I spent a few hours exploring how to make a BLE server I could test against. The only device I have is my bike and, sadly (I asked!), I'm unable to bring the bike into my house. I tried to run a server on my Mac, but no luck, tried on Android, also no luck. I didn't try iOS. Otherwise, I don't have easy access to a Linux box with a Bluetooth module.

How are y'all making test Bluetooth servers to debug with?

qdot commented 1 year ago

Not sure what you mean by "BLE server".

blopker commented 1 year ago

Sorry, I'm new to the Bluetooth world. I may try to shoe horn web language in... I mean a peripheral? Something that btleplug can connect to. I now see https://pypi.org/project/bless/ might do what I want, but need to try it still.

trobanga commented 1 year ago

It should also be possible to use another phone to simulate or act as a bluetooth sensor.

As for push rights, I would prefer to use PR because otherwise I will lose track of what's happening. I hope that's okay.

blopker commented 1 year ago

That's fair. Although, I didn't mean to say I wanted to push directly to main, only the ability to make branches in this repo and make PRs. Making PRs from my fork and keeping everything in sync is clunky. Is that OK?

Also, have you gotten a phone to work as a peripheral?
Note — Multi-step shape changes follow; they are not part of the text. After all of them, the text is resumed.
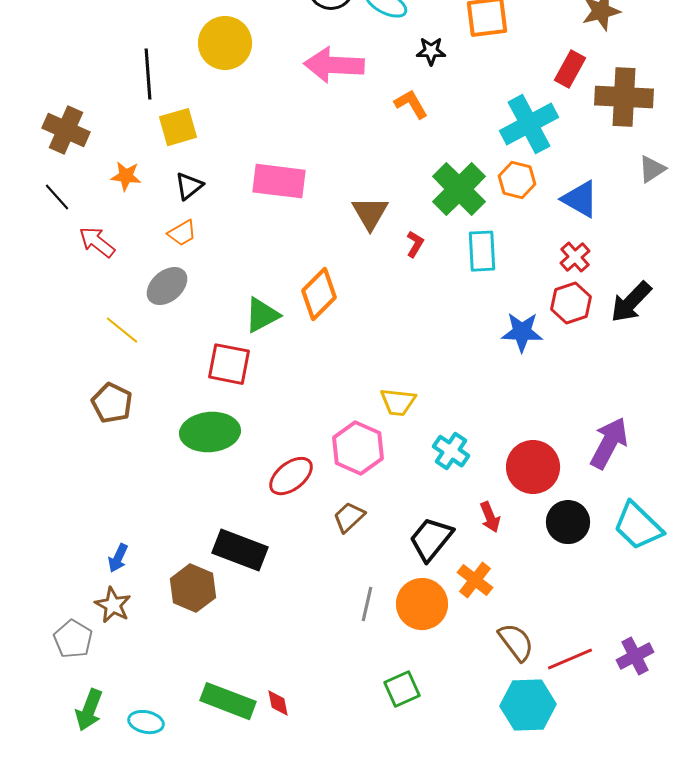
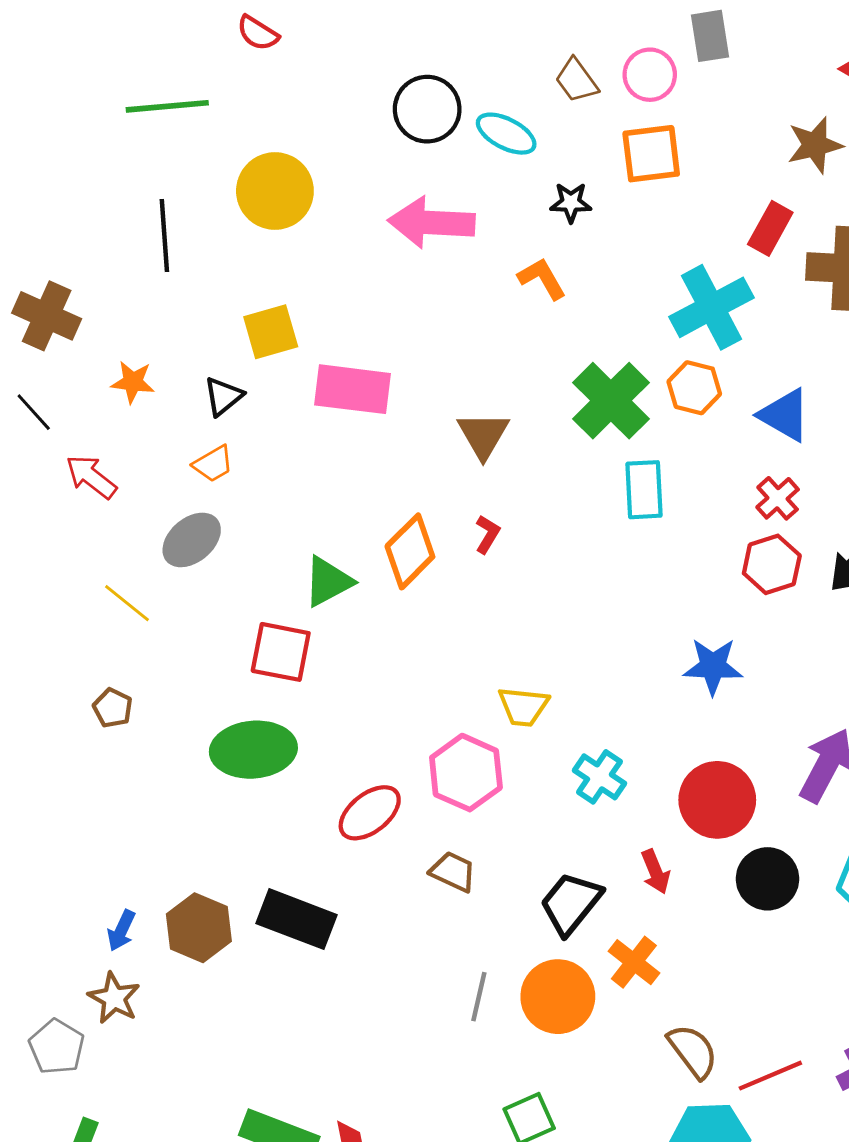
yellow square: (178, 127) -> (271, 332), moved
red L-shape: (415, 244) -> (487, 534), moved
blue star: (522, 332) -> (713, 666), moved
brown pentagon: (112, 403) -> (113, 708), size x0.7
brown trapezoid: (349, 517) -> (453, 872), turned 68
brown hexagon: (193, 588) -> (199, 928), moved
I haven't had any success yet.

trobanga commented 1 year ago

I haven't tried them but https://play.google.com/store/apps/details?id=com.techbitar.android.sensoduino or https://play.google.com/store/apps/details?id=com.amalanjula.sensorApp&gl=US could work.

I think the only way to give you branch push permission would be to make you a collaborator which gives access to like everything or to create an organisation which we could do...or do you know another way to allow you to push branches?